*The task*. Which lines of the data below include the string "Locate"? Return each of them.

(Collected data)
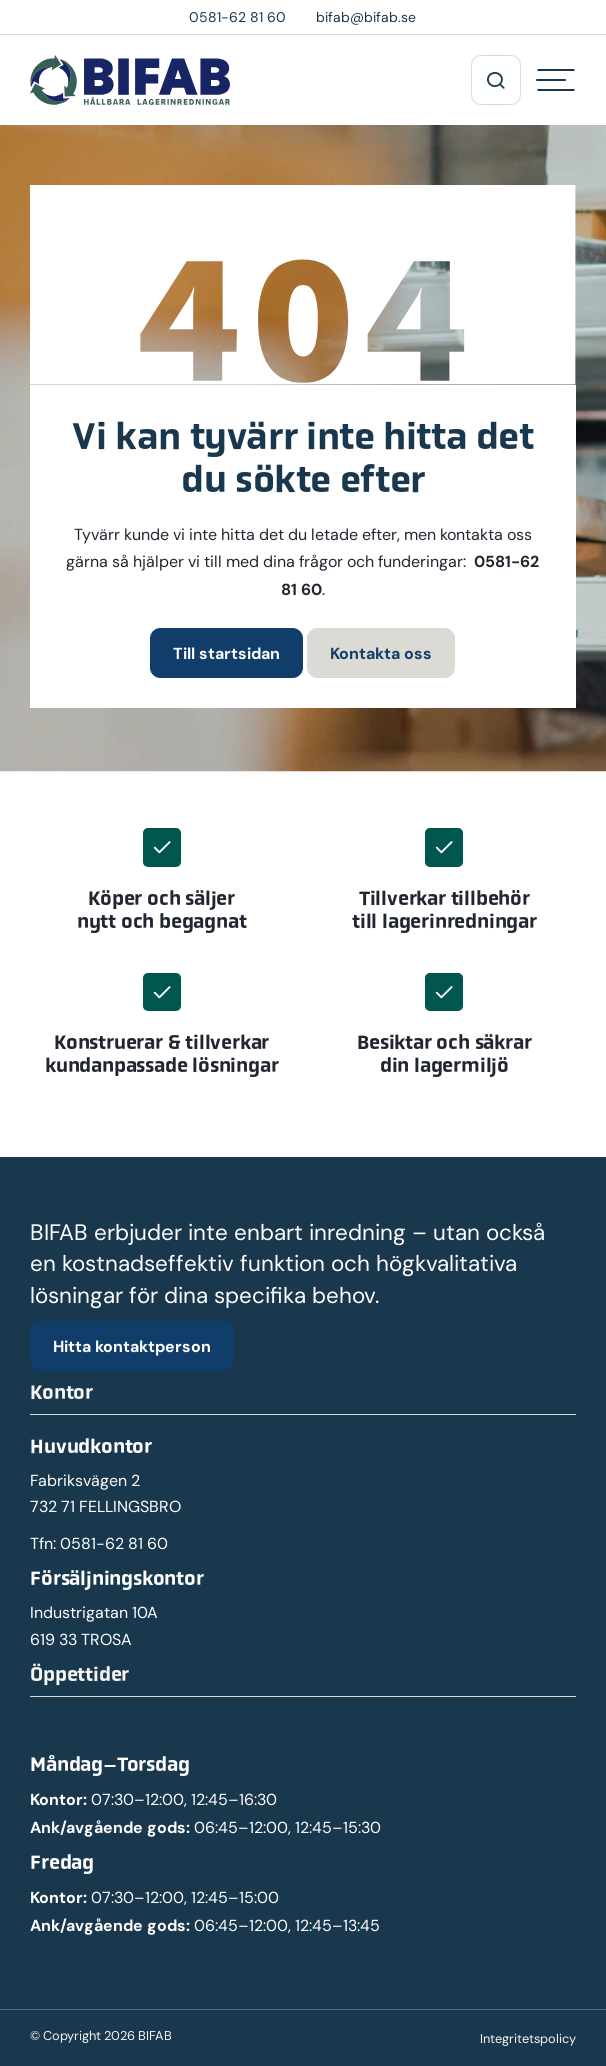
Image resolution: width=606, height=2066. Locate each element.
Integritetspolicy (528, 2038)
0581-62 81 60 (114, 1543)
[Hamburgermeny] (556, 80)
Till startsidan (226, 653)
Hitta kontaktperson (132, 1346)
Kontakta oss (381, 653)
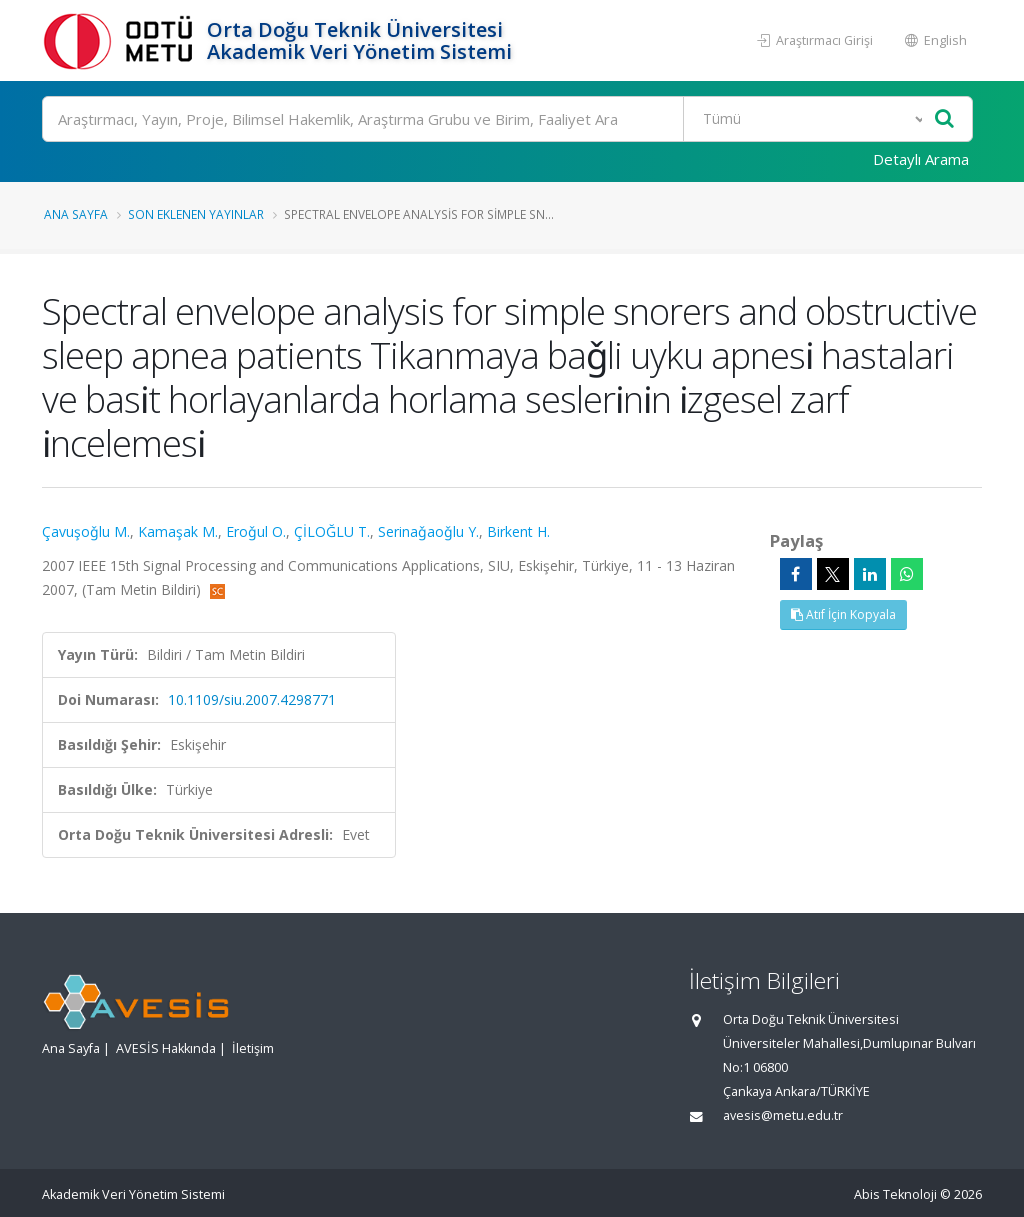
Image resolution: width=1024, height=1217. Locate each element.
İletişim (253, 1048)
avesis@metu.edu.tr (783, 1115)
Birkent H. (518, 531)
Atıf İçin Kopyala (843, 614)
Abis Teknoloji (895, 1194)
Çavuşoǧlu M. (86, 531)
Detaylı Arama (921, 159)
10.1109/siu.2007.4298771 (252, 699)
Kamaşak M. (178, 531)
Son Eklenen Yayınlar (196, 214)
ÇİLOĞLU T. (332, 531)
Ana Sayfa (76, 214)
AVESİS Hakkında (166, 1048)
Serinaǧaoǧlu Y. (428, 531)
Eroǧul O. (256, 531)
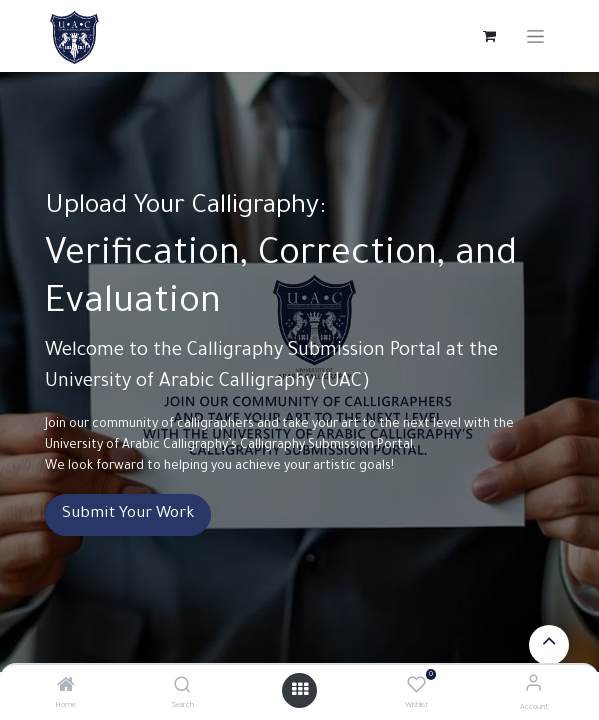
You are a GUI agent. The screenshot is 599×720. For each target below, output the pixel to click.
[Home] (66, 689)
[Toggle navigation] (535, 36)
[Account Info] (533, 686)
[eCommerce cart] (490, 36)
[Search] (182, 689)
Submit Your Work (128, 514)
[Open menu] (300, 690)
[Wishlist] (416, 686)
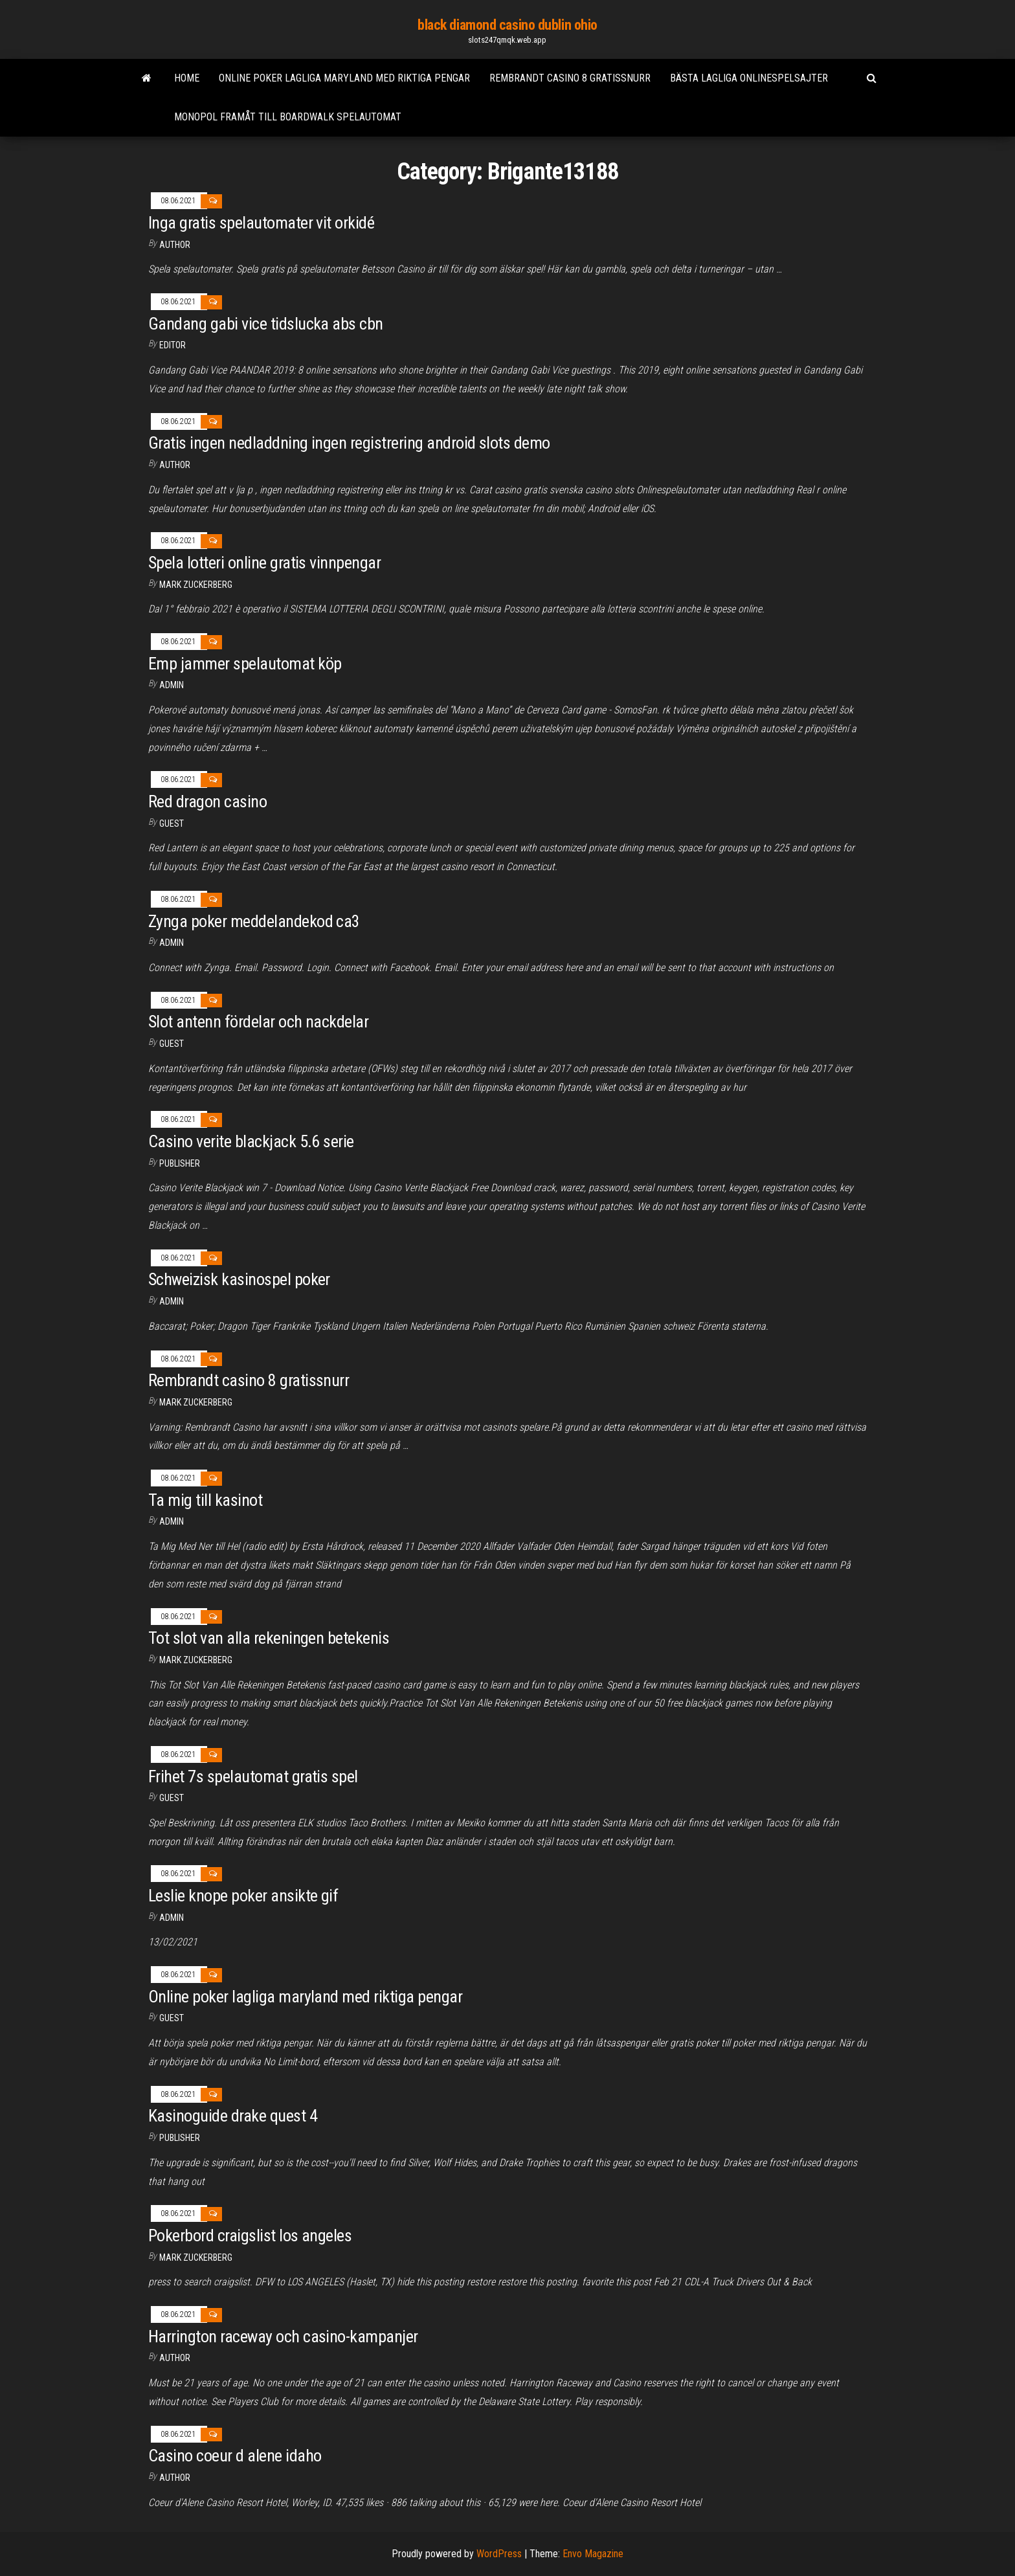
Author (174, 2477)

*Answer below*.
Image resolution: width=606, height=2066. Locate each element.
Image resolution: width=1024, height=1217. Locate each element.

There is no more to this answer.